Tarring all science with same brush
“We don’t say that probiotics will cure everything under the sun. And there are always cases where clinical trials are not successful, but you can’t then just say that all the science is shaky,” George Paraskevakos, IPA executive director told NutraIngredients-USA.
In a statement from IPA, the organization questioned the thoroughness of Scudellari’s research that led up to the writing of the article. It’s easy enough to find superficial negative press reports of recent studies, but harder to delve into the research itself to find out what’s really going on.
“She mentions that there is no indication for probiotics to treat obesity, autism, diabetes or high cholesterol, or even flu or common cold. If Ms Scudellari would have done her homework, or would have consulted people who did their homework, she could have known that there are meta-analyses on these and other topics and the world of probiotics is not as black as she suggests, nor as white as she insists the industry suggests,’ the IPA statement said.
The statement noted that there is a range of research into the ingredients, from the less convincing to the strongly supportive. For amelioration of type 2 diabetes and for supporting weight management the research sits at a lower rung.

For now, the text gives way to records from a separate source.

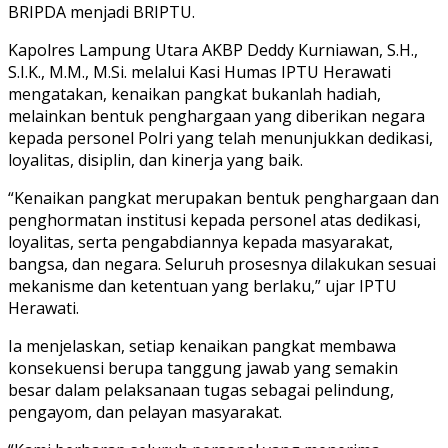
BRIPDA menjadi BRIPTU.
Kapolres Lampung Utara AKBP Deddy Kurniawan, S.H.,
S.I.K., M.M., M.Si. melalui Kasi Humas IPTU Herawati
mengatakan, kenaikan pangkat bukanlah hadiah,
melainkan bentuk penghargaan yang diberikan negara
kepada personel Polri yang telah menunjukkan dedikasi,
loyalitas, disiplin, dan kinerja yang baik.
“Kenaikan pangkat merupakan bentuk penghargaan dan
penghormatan institusi kepada personel atas dedikasi,
loyalitas, serta pengabdiannya kepada masyarakat,
bangsa, dan negara. Seluruh prosesnya dilakukan sesuai
mekanisme dan ketentuan yang berlaku,” ujar IPTU
Herawati.
Ia menjelaskan, setiap kenaikan pangkat membawa
konsekuensi berupa tanggung jawab yang semakin
besar dalam pelaksanaan tugas sebagai pelindung,
pengayom, dan pelayan masyarakat.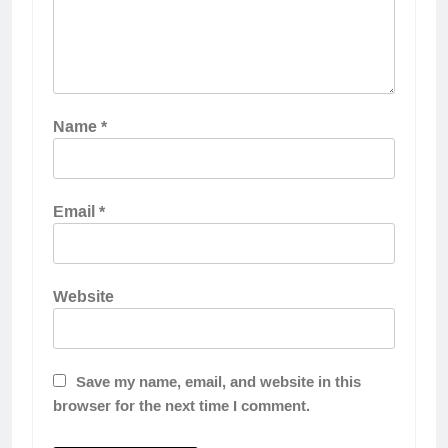
Name
*
Email
*
Website
Save my name, email, and website in this
browser for the next time I comment.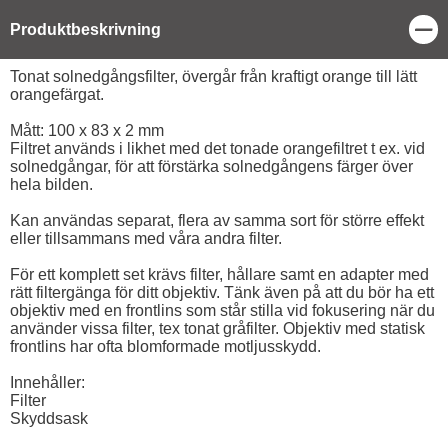
Stä
Produktbeskrivning
Produktbeskrivning
Tonat solnedgångsfilter, övergår från kraftigt orange till lätt
orangefärgat.
Mått: 100 x 83 x 2 mm
Filtret används i likhet med det tonade orangefiltret t ex. vid
solnedgångar, för att förstärka solnedgångens färger över
hela bilden.
Kan användas separat, flera av samma sort för större effekt
eller tillsammans med våra andra filter.
För ett komplett set krävs filter, hållare samt en adapter med
rätt filtergänga för ditt objektiv. Tänk även på att du bör ha ett
objektiv med en frontlins som står stilla vid fokusering när du
använder vissa filter, tex tonat gråfilter. Objektiv med statisk
frontlins har ofta blomformade motljusskydd.
Innehåller:
Filter
Skyddsask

But for control of high cholesterol, the data suggests a benefit, and there is strong evidence for probiotics in the realm of lessing the duration and severity of colds, the statement said.

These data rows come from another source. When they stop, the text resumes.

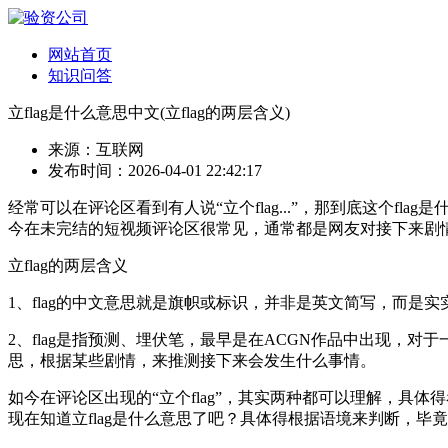
网站首页
知识问答
立flag是什么意思中文(立flag的两层含义)
来源：互联网
发布时间：2026-04-01 22:42:17
经常可以在评论区看到有人说“立个flag...”，那到底这个fl
今在未完结的短视频评论区很常见，通常都是网友对接下来剧情
立flag的两层含义
1、flag的中文意思就是旗帜或标识，并非是英文简写，而是
2、flag是指预测、埋伏笔，最早是在ACGN作品中出现，对于
思，根据某些剧情，来推测接下来会发生什么事情。
如今在评论区出现的“立个flag”，其实两种都可以理解，具体得看
现在知道立flag是什么意思了吧？具体得根据语境来判断，毕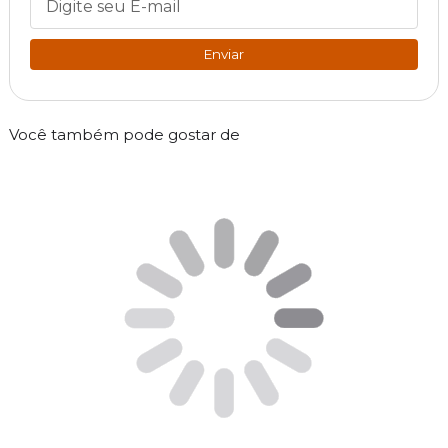
Enviar
Você também pode gostar de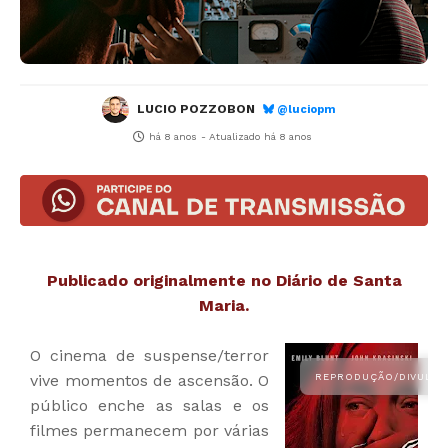
LUCIO POZZOBON
@luciopm
há 8 anos
- Atualizado
há 8 anos
Publicado originalmente no Diário de Santa
Maria.
O cinema de suspense/terror
vive momentos de ascensão. O
público enche as salas e os
filmes permanecem por várias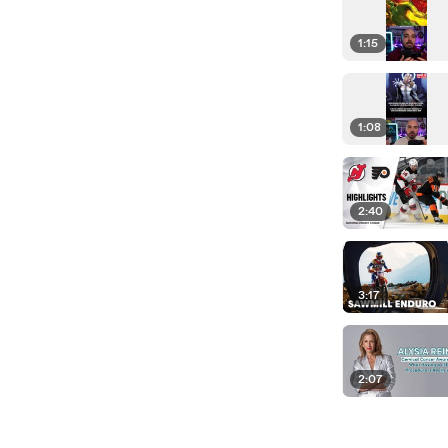
1:15
1:08
2:40
3:17
2:07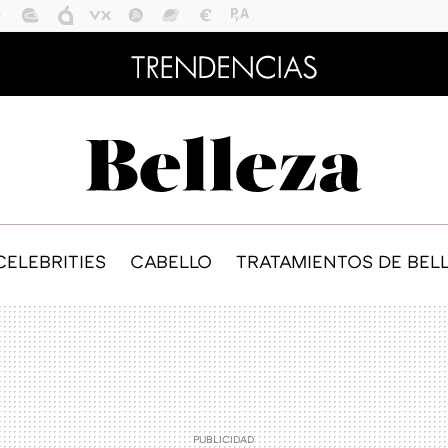
CELEBRITIES
CABELLO
TRATAMIENTOS DE BEL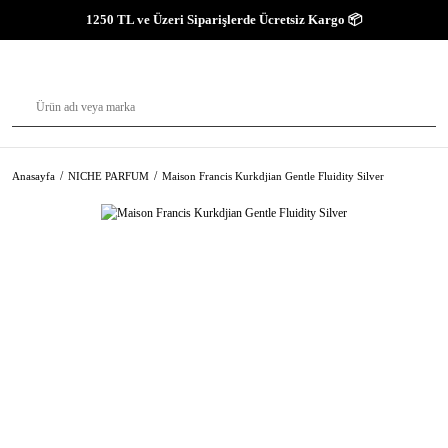
1250 TL ve Üzeri Siparişlerde Ücretsiz Kargo 📦
Anasayfa
NICHE PARFUM
Maison Francis Kurkdjian Gentle Fluidity Silver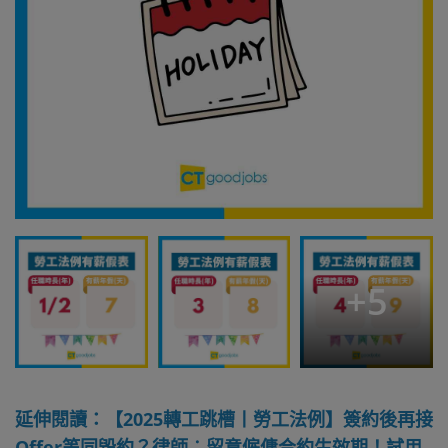
+
5
延伸閱讀：【2025轉工跳槽丨勞工法例】簽約後再接
Offer等同毀約？律師︰留意僱傭合約生效期！試用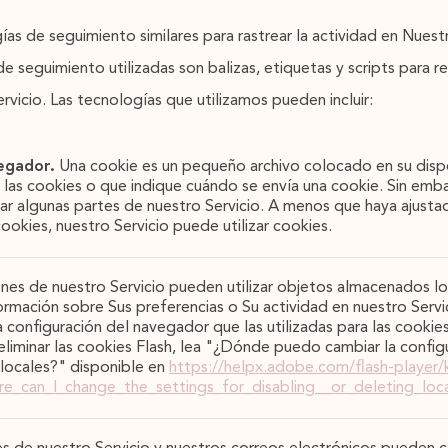
as de seguimiento similares para rastrear la actividad en Nuestr
e seguimiento utilizadas son balizas, etiquetas y scripts para re
ervicio. Las tecnologías que utilizamos pueden incluir:
egador.
Una cookie es un pequeño archivo colocado en su dispos
as cookies o que indique cuándo se envía una cookie. Sin embar
zar algunas partes de nuestro Servicio. A menos que haya ajusta
okies, nuestro Servicio puede utilizar cookies.
ones de nuestro Servicio pueden utilizar objetos almacenados l
ormación sobre Sus preferencias o Su actividad en nuestro Servi
 configuración del navegador que las utilizadas para las cooki
iminar las cookies Flash, lea "¿Dónde puedo cambiar la configu
 locales?" disponible en
https://helpx.adobe.com/flash-player/
re_can_I_change_the_settings_for_disabling__or_deleting_loc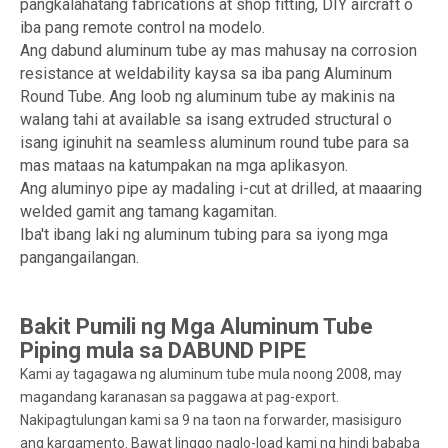
pangkalahatang fabrications at shop fitting, DIY aircraft o
iba pang remote control na modelo.
Ang dabund aluminum tube ay mas mahusay na corrosion
resistance at weldability kaysa sa iba pang Aluminum
Round Tube. Ang loob ng aluminum tube ay makinis na
walang tahi at available sa isang extruded structural o
isang iginuhit na seamless aluminum round tube para sa
mas mataas na katumpakan na mga aplikasyon.
Ang aluminyo pipe ay madaling i-cut at drilled, at maaaring
welded gamit ang tamang kagamitan.
Iba't ibang laki ng aluminum tubing para sa iyong mga
pangangailangan.
Bakit Pumili ng Mga Aluminum Tube
Piping mula sa DABUND PIPE
Kami ay tagagawa ng aluminum tube mula noong 2008, may
magandang karanasan sa paggawa at pag-export.
Nakipagtulungan kami sa 9 na taon na forwarder, masisiguro
ang kargamento. Bawat linggo naglo-load kami ng hindi bababa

“Ms Scudellari also seems to have difficulties in grasping the difference between prevention and risk reduction; the former means it is unlikely to happen while the latter means it may happen but the chances are reduced. Probiotics will reduce the risk and will not prevent. Thus, unsuccessful studies can happen, for various reasons,” the statement said.
Paraskevakos also said that Scudellari echoed the same tired, unfounded allegations that are rife elsewhere in the mainstream media, namely that being supplements, probiotics are essentially unregulated and that FDA has little to no oversight of them unless they have been shown to harm people, this despite the regulation of DSHEA itself and the GMP rules in Part 111. Also, she quotes pediatric gastroenterologist Dr Alessio Fasano about the ‘risks’ posed by an overconsumption of probiotics.

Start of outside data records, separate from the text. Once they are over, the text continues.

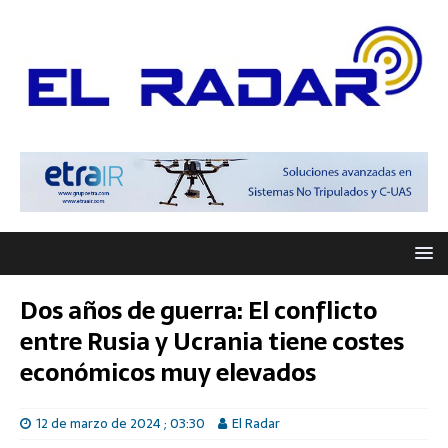
Dos años de guerra: El conflicto
entre Rusia y Ucrania tiene costes
económicos muy elevados
12 de marzo de 2024 ; 03:30
El Radar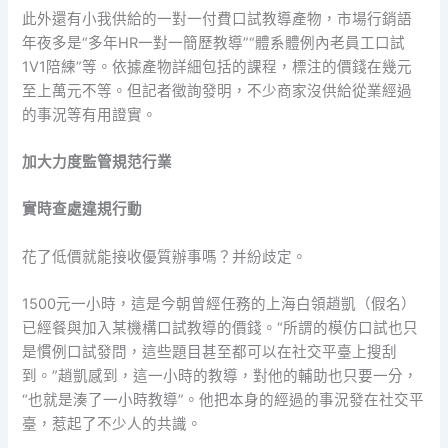
此外還有小我供給的一對一付費口試教導產物，市場行銷語
年夜多是“多年HR一對一簡歷教導”“體系體例內老員工口試
1V1陪練”等。依據產物詳細包括的課程，標注的價錢在幾元
至上萬元不等。但記者徵詢發明，不少商家沒供給從業經過
的事況等有用證實。
加大力度監管規范行業
實時查處違規行動
花了低價就能接收優質辦事嗎？并紛歧定。
1500元一小時，這是今朝曾經任務的上海白領趙凱（假名）
已經餐與加入某機構口試教導的價錢。“所謂的模仿口試也只
是慣例口試發問，這些題目甚至都可以在社交平臺上搜刮
到。”趙凱感到，這一小時的教導，對他的輔助也只要一分，
“也就是湊了一小時教導”。他把本身的經過的事況發在社交平
臺，惹起了不少人的共識。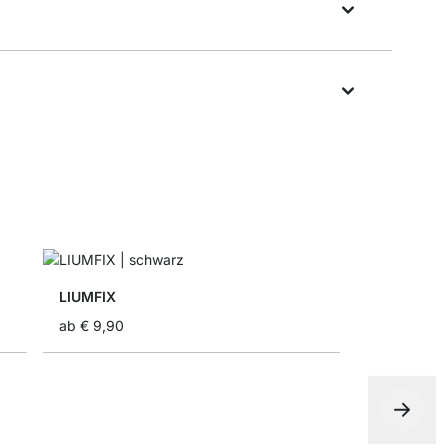
LIUMFIX
ab
€ 9,90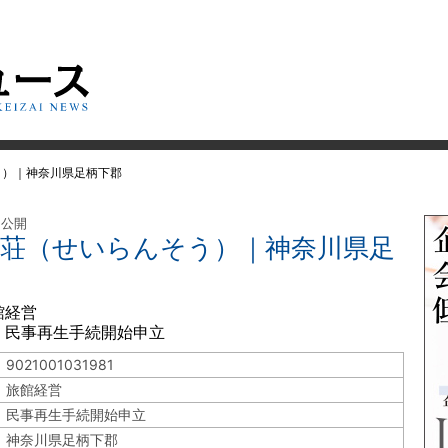
う）｜神奈川県足柄下郡
 公開
青巒荘（せいらんそう）｜神奈川県足
館経営
 民事再生手続開始申立
9021001031981
旅館経営
民事再生手続開始申立
神奈川県足柄下郡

“This statement demonstrates a fundamental misunderstanding of probiotics. First, as probiotics do not colonize the intestine, any change they induce will disappear as soon as one ceases consumption. Furthermore, in most cases, poor nutritional habits are a bigger and known risk to the composition and activity of the intestinal microbiota than the hypothetical risk probiotics may pose,” the IPA statement says.
“Like any other industry there might be some bad players but among our membership we make sure they are following the regs. She obviously didn’t investigate the sector because she makes some pretty bold and all encompassing statements that are inaccurate. As the global voice of the industry we are not going to stand for being discredited,” Paraskevakos said.